Fighting and defeating cancer (aka lying back and letting the NHS do their job yet still trying to take some credit for an experience that I was entirely passive in and not even present for the most crucial event) obviously makes me a hero. But the downside is the constant nagging fear that cancer might return. Because cancer is a prick when it comes to that. Even though the chances of testicular cancer returning are small compared to most of the others it’s still not to be eaten away by paranoia, even if you’re not actually being eaten away by cancer. Back in January I had a lump on my remaining ball, that turned out to be a harmless cyst, but which didn’t do too much for my fears of returning disease. And it’s tricky getting used to only having one and remembering what it felt like last month when you come to feeling it this month. It’s easy to imagine things are going wrong or that the pains of middle-age might be something more sinister.
So it’s a huge relief that you get regular check ups once you’ve had cancer and today I got another scan, just to ensure everything was fine and I wasn’t about to have to commission another puppet. The first time I went in I didn’t think anything was wrong and it turned out that there was, the second time I was convinced I was going to get bad news and I quickly got the good news that it was nothing to worry about, this time I didn’t think it was likely I had a problem, but like the first time the woman doing the scan took ages and I didn’t know if she was being fastidious or whether she had located something troubling.

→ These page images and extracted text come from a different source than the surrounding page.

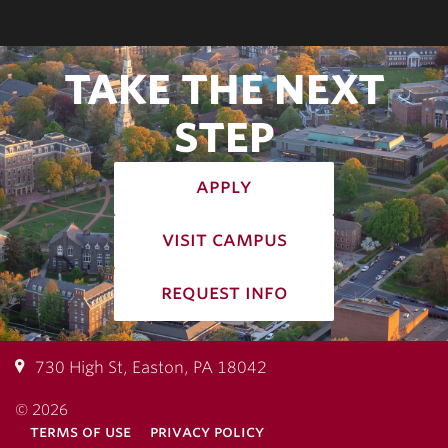
TAKE THE NEXT
STEP
apply
visit campus
request info
730 High St, Easton, PA 18042
© 2026
terms of use
privacy policy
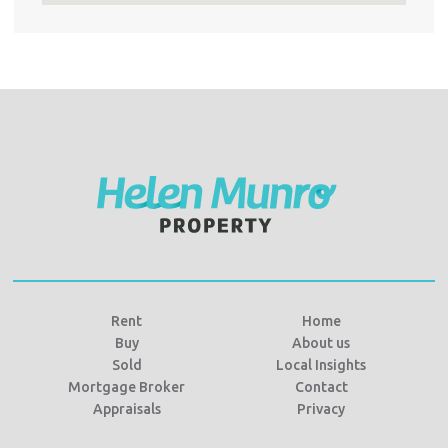
Rent
Home
Buy
About us
Sold
Local Insights
Mortgage Broker
Contact
Appraisals
Privacy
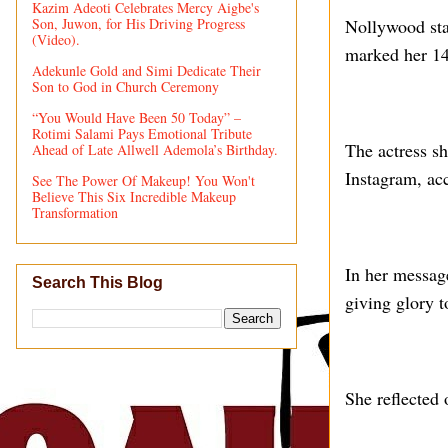
Kazim Adeoti Celebrates Mercy Aigbe's
Son, Juwon, for His Driving Progress
Nollywood sta
(Video).
marked her 14
Adekunle Gold and Simi Dedicate Their
Son to God in Church Ceremony
“You Would Have Been 50 Today” –
Rotimi Salami Pays Emotional Tribute
The actress sh
Ahead of Late Allwell Ademola’s Birthday.
Instagram, ac
See The Power Of Makeup! You Won't
Believe This Six Incredible Makeup
Transformation
In her messag
Search This Blog
giving glory t
She reflected 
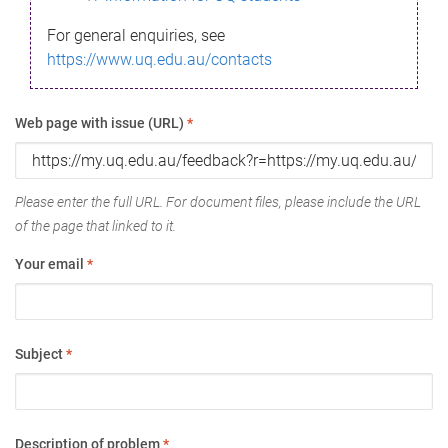
For general enquiries, see
https://www.uq.edu.au/contacts
Web page with issue (URL)
*
Please enter the full URL. For document files, please include the URL
of the page that linked to it.
Your email
*
Subject
*
Description of problem
*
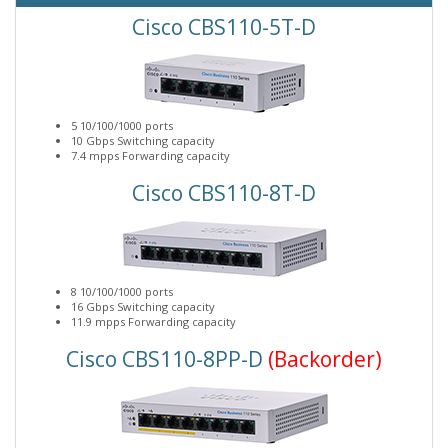
Cisco CBS110-5T-D
5 10/100/1000 ports
10 Gbps Switching capacity
7.4 mpps Forwarding capacity
Cisco CBS110-8T-D
8 10/100/1000 ports
16 Gbps Switching capacity
11.9 mpps Forwarding capacity
Cisco CBS110-8PP-D
(Backorder)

But she sensed my nervousness and told me that everything looked fine and my ball got a clean bill of health. Which doesn’t mean that cancer can’t have found another part of my body to live in, but it means I remain a monoballer, rather than have to face heading towards eunuch territory.
So that’s good news. Although if I want to do a sequel to my new book then I might have to bite the bullet.
Catie was off into London again this afternoon (affair? Can't blame her) and so I had the fun of another almost full day with the kids and we went ten pin bowling. They were rubbish at it, even though they had the bumpers up and used the little slide thing to launch their balls and I beat them easily. I got three strikes and Ernie only got one towards the end and that was pure luck. I failed to beat both their scores combined, mainly because although I got a spare on my 10th frame, I then threw my first gutter ball so got no bonus. But the important thing is that I thrashed those useless idiots, with my brilliant score of 135 and I am the fucking champion.
They preferred playing on the video fame with VR goggles, though that cost £3 each a go, so I got them out of there as quickly as possible.